| Dataset |
__________________________________________________
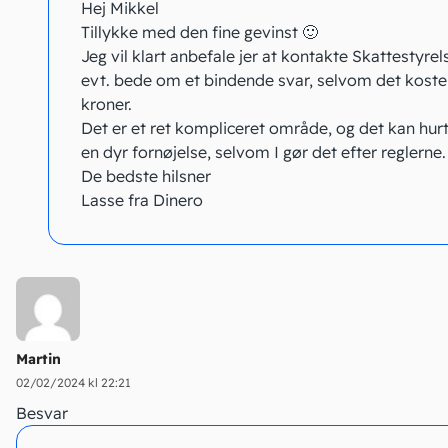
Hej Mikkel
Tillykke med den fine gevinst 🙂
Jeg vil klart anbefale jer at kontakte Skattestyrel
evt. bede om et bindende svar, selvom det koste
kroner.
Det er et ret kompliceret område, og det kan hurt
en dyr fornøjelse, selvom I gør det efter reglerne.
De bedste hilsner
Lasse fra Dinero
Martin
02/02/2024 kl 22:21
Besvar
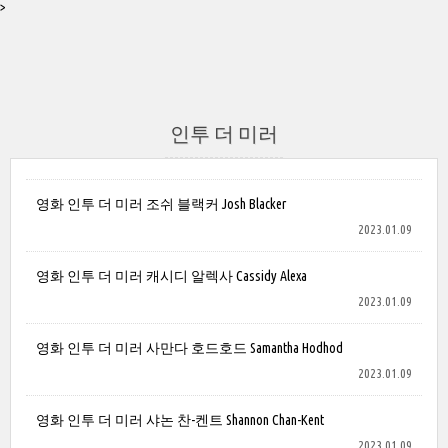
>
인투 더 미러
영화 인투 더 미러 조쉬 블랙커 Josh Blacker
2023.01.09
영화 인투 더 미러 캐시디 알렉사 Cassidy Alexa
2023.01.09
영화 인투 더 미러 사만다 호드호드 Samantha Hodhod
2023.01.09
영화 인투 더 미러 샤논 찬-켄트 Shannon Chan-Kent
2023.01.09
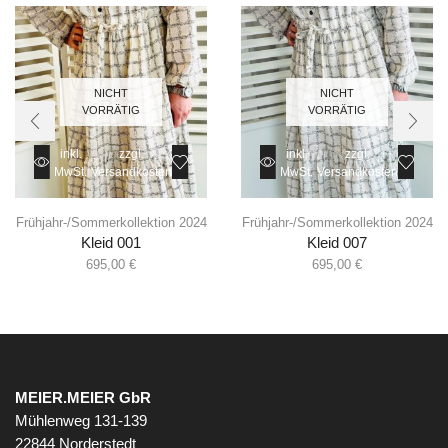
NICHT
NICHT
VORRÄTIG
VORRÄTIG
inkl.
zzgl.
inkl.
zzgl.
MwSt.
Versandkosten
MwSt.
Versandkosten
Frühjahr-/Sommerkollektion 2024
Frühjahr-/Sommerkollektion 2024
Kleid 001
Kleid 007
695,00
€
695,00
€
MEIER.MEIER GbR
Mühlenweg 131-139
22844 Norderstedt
__________________________________________________
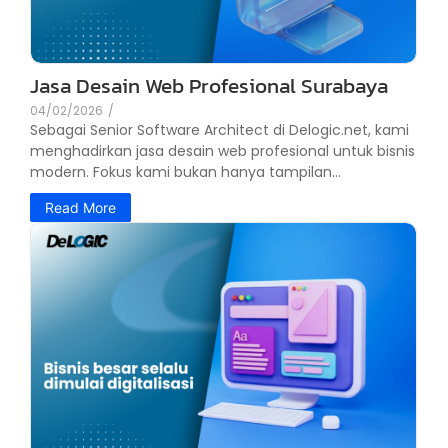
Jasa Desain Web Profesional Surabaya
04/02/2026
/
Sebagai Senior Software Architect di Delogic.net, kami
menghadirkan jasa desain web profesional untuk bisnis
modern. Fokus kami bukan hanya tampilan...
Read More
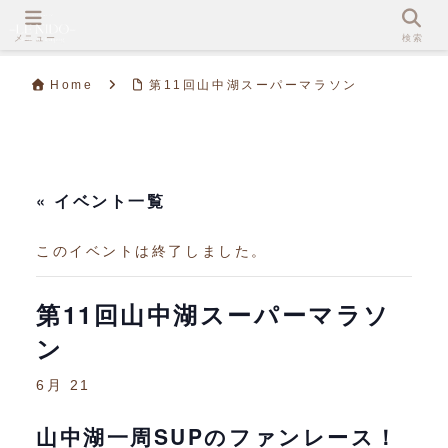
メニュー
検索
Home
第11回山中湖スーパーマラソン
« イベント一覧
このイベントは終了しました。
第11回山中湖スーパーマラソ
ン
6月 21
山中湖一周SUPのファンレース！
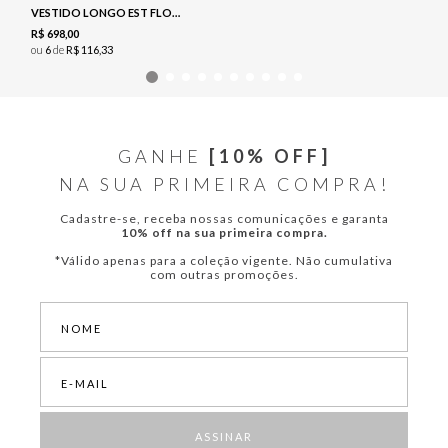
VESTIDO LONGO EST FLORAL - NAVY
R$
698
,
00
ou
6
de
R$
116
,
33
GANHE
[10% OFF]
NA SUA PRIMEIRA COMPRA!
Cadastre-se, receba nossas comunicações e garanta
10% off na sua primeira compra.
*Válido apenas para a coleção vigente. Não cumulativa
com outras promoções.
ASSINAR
__________________________________________________
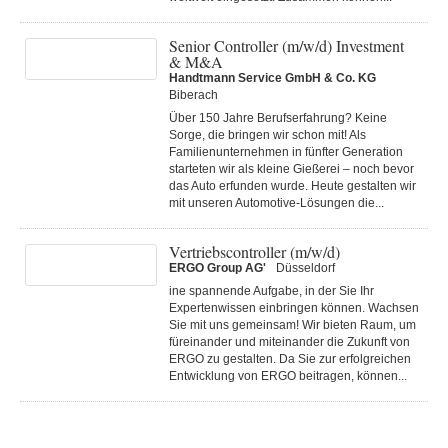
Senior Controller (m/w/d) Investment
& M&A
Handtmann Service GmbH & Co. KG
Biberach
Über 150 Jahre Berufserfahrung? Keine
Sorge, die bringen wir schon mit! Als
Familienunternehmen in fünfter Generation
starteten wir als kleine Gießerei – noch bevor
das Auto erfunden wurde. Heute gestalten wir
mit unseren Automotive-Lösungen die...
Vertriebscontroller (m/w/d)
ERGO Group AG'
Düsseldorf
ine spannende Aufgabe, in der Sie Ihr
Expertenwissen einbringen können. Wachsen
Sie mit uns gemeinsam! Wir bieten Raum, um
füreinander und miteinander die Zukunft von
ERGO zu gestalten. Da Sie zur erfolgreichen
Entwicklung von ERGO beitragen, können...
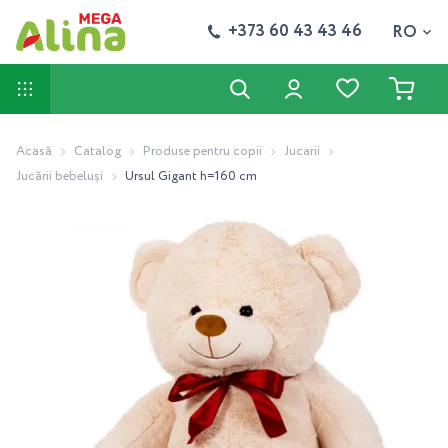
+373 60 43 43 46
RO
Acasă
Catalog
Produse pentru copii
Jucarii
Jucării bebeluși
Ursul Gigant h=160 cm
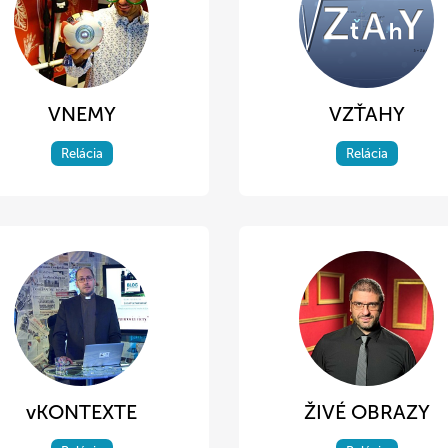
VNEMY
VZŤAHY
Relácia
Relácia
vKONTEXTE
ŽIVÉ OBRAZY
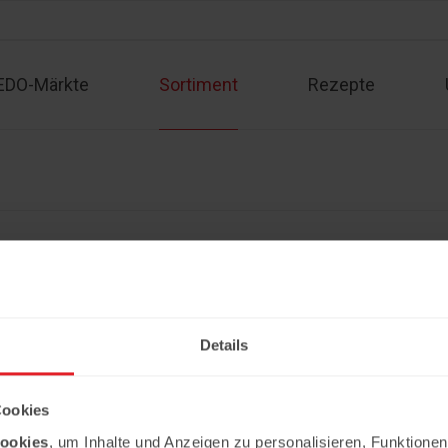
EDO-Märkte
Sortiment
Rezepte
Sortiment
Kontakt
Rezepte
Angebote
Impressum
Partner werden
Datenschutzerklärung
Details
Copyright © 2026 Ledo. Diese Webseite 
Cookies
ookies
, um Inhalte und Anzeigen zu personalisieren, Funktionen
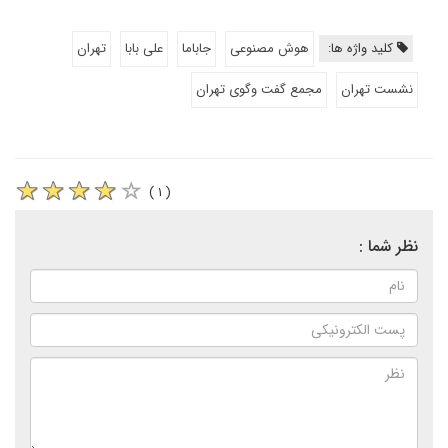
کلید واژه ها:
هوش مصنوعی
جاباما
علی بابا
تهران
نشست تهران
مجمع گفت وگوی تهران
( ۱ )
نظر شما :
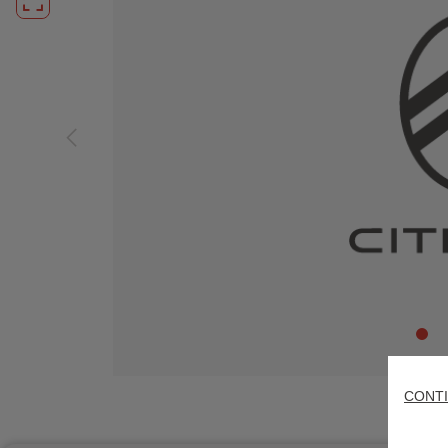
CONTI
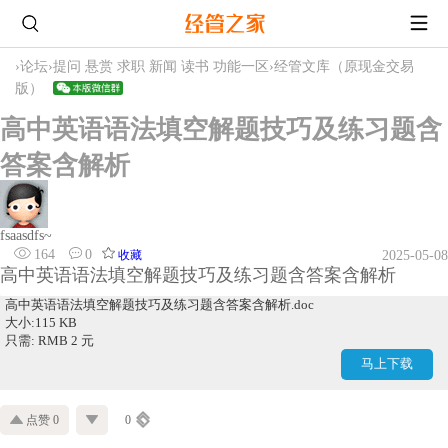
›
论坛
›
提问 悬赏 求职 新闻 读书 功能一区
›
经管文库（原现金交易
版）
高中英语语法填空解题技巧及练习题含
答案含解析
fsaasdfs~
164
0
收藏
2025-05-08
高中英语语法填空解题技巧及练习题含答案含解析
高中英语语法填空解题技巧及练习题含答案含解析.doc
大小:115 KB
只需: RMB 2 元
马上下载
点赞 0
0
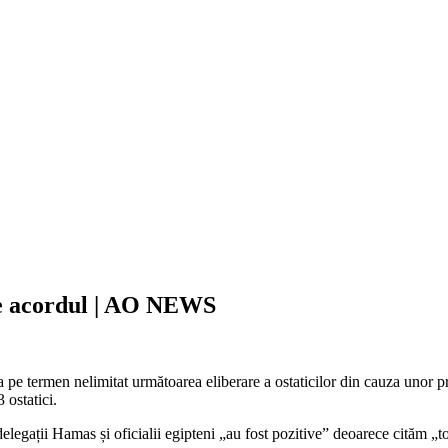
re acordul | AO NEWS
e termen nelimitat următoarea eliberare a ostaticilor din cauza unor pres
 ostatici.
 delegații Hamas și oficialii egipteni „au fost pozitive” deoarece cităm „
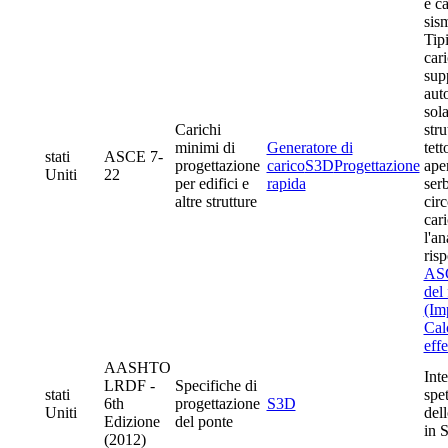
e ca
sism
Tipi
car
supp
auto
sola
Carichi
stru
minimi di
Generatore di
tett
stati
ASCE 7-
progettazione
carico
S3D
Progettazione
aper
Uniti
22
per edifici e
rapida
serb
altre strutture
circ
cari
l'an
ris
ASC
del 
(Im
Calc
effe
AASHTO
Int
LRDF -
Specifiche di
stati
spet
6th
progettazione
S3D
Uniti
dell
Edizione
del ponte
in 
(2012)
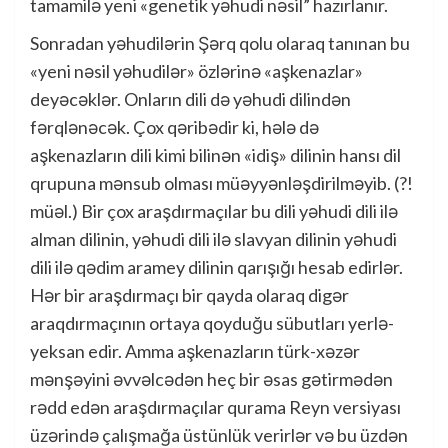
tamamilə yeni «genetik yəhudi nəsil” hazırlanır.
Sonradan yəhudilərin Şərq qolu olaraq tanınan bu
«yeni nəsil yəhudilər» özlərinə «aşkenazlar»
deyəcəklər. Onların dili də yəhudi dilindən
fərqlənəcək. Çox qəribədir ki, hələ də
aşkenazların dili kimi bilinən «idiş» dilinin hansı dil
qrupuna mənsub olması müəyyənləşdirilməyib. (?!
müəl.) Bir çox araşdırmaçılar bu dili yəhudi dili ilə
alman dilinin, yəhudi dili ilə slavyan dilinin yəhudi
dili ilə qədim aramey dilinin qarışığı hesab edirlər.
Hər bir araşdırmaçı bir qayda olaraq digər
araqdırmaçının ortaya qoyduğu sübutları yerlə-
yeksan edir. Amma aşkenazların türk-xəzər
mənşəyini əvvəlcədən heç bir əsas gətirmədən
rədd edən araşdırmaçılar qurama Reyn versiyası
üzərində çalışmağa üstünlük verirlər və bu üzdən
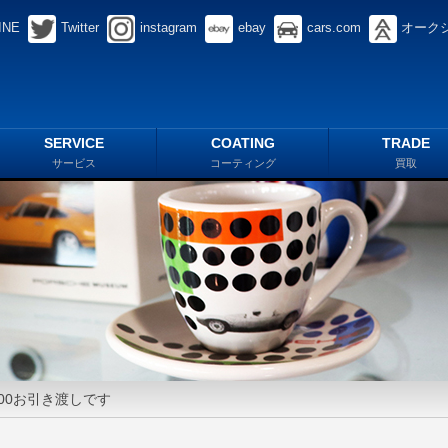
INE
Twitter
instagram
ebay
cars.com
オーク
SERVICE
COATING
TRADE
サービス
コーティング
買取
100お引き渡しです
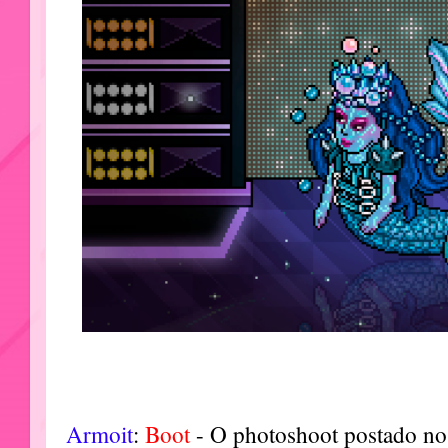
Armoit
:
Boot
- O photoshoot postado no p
__________________________________________________
| What you need to do |
Looking at the entries, state how many lines hold the string "olaraq", with the number as the sole reply.

| Exercise solution |
2